I m trying to improve the performance of training BERT model with multiple GPUs with torch DDP like discribed in chap 5.4 in paper “PyTorch Distributed: Experiences on Accelerating Data Parallel Training”.
But I met some error when I set process group instances >1 on 2 servers with 16 GPUs.
I m trying to use round_robin_process_groups instead of default process_group initiated with “torch.distributed.init_process_group” .
Please correct me if I m using the wrong way to use round_robin_process_groups. Thank you!
Here is my code:
if args.num_process_groups > 1:
store = c10d._get_default_store()
rr_pg = torch.distributed._round_robin_process_groups(
[
c10d.ProcessGroupNCCL(c10d.PrefixStore(str(i), store), args.local_rank, args.n_gpu)
for i in range(args.num_process_groups)
]
)
model = DDP(model, device_ids=[args.local_rank], output_device=args.local_rank, bucket_cap_mb=25, process_group=rr_pg)
and i got the following errors:
ncclSystemError: System call (socket, malloc, munmap, etc) failed.
args, final_loss, train_time_raw = main()
File "/workspace/bert/run_pretraining.py", line 942, in main
model, optimizer, lr_scheduler, checkpoint, global_step = prepare_model_and_optimizer(args, device)
File "/workspace/bert/run_pretraining.py", line 770, in prepare_model_and_optimizer
model, optimizer, lr_scheduler, checkpoint, global_step = prepare_model_and_optimizer(args, device)
File "/workspace/bert/run_pretraining.py", line 770, in prepare_model_and_optimizer
model, optimizer, lr_scheduler, checkpoint, global_step = prepare_model_and_optimizer(args, device)
File "/workspace/bert/run_pretraining.py", line 770, in prepare_model_and_optimizer
model, optimizer, lr_scheduler, checkpoint, global_step = prepare_model_and_optimizer(args, device)
File "/workspace/bert/run_pretraining.py", line 770, in prepare_model_and_optimizer
bucket_cap_mb=25, gradient_as_bucket_view= False, process_group=rr_pg)
File "/opt/conda/lib/python3.6/site-packages/torch/nn/parallel/distributed.py", line 496, in __init__
bucket_cap_mb=25, gradient_as_bucket_view= False, process_group=rr_pg)

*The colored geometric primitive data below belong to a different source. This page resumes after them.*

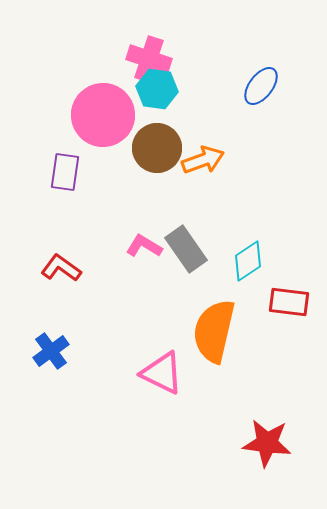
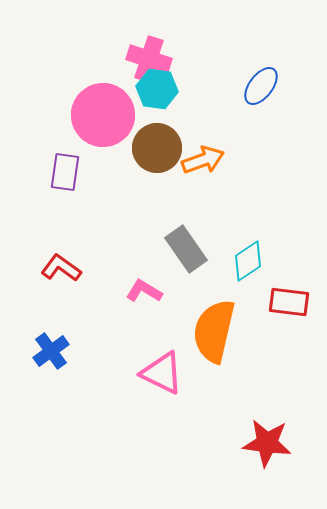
pink L-shape: moved 45 px down
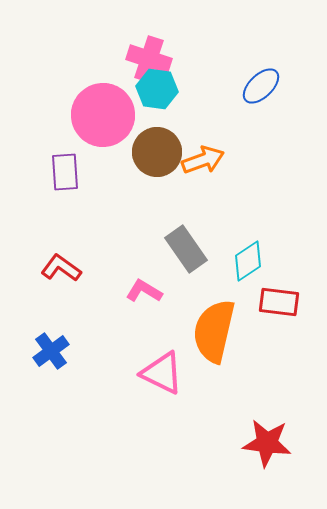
blue ellipse: rotated 9 degrees clockwise
brown circle: moved 4 px down
purple rectangle: rotated 12 degrees counterclockwise
red rectangle: moved 10 px left
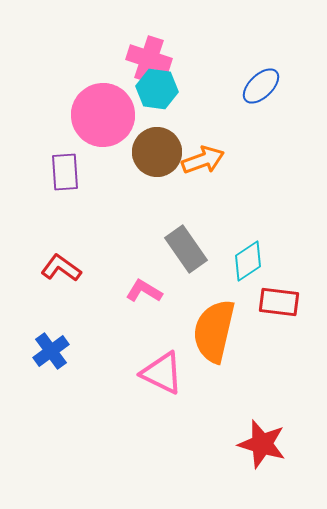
red star: moved 5 px left, 1 px down; rotated 9 degrees clockwise
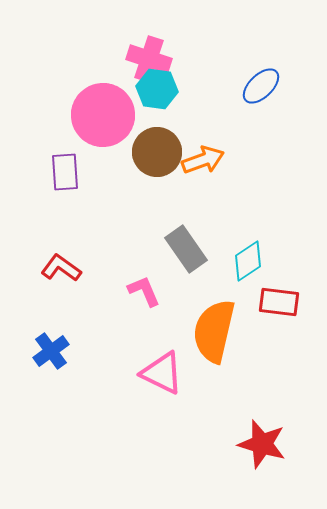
pink L-shape: rotated 36 degrees clockwise
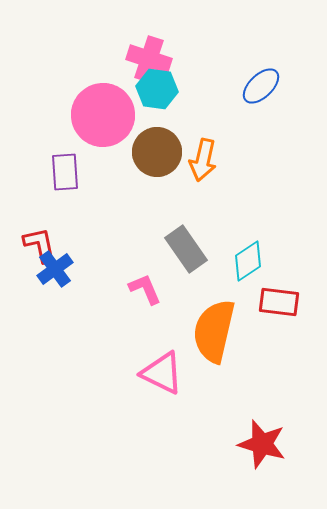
orange arrow: rotated 123 degrees clockwise
red L-shape: moved 21 px left, 23 px up; rotated 42 degrees clockwise
pink L-shape: moved 1 px right, 2 px up
blue cross: moved 4 px right, 82 px up
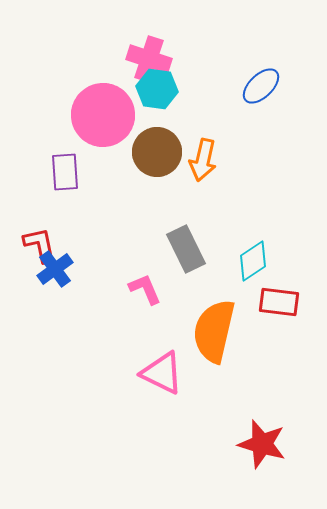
gray rectangle: rotated 9 degrees clockwise
cyan diamond: moved 5 px right
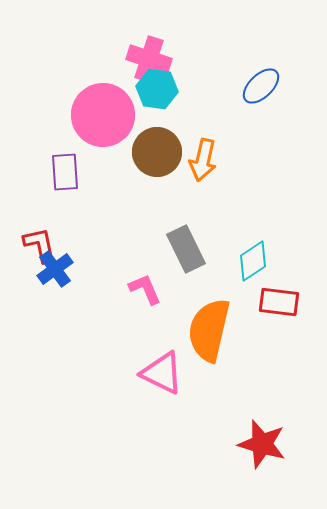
orange semicircle: moved 5 px left, 1 px up
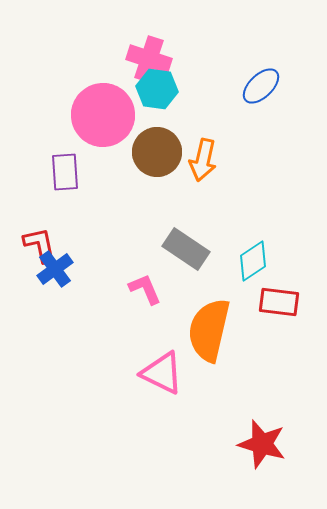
gray rectangle: rotated 30 degrees counterclockwise
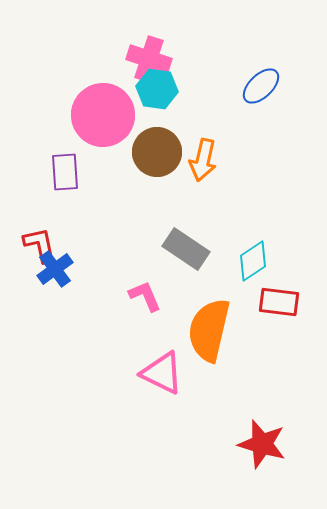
pink L-shape: moved 7 px down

File "/opt/conda/lib/python3.6/site-packages/torch/nn/parallel/distributed.py", line 496, in __init__
bucket_cap_mb=25, gradient_as_bucket_view= False, process_group=rr_pg)
File "/opt/conda/lib/python3.6/site-packages/torch/nn/parallel/distributed.py", line 496, in __init__
dist._verify_model_across_ranks(self.process_group, parameters)
RuntimeError: NCCL error in: ../torch/lib/c10d/ProcessGroupNCCL.cpp:911, unhandled system error, NCCL version 2.7.8
ncclSystemError: System call (socket, malloc, munmap, etc) failed.
bucket_cap_mb=25, gradient_as_bucket_view= False, process_group=rr_pg)
File "/opt/conda/lib/python3.6/site-packages/torch/nn/parallel/distributed.py", line 496, in __init__
dist._verify_model_across_ranks(self.process_group, parameters)
RuntimeError: NCCL error in: ../torch/lib/c10d/ProcessGroupNCCL.cpp:911, unhandled system error, NCCL version 2.7.8
ncclSystemError: System call (socket, malloc, munmap, etc) failed. dist._verify_model_across_ranks(self.process_group, parameters)
RuntimeError: NCCL error in: ../torch/lib/c10d/ProcessGroupNCCL.cpp:911, unhandled system error, NCCL version 2.7.8
ncclSystemError: System call (socket, malloc, munmap, etc) failed.
dist._verify_model_across_ranks(self.process_group, parameters)
RuntimeError: NCCL error in: ../torch/lib/c10d/ProcessGroupNCCL.cpp:911, unhandled system error, NCCL version 2.7.8
ncclSystemError: System call (socket, malloc, munmap, etc) failed.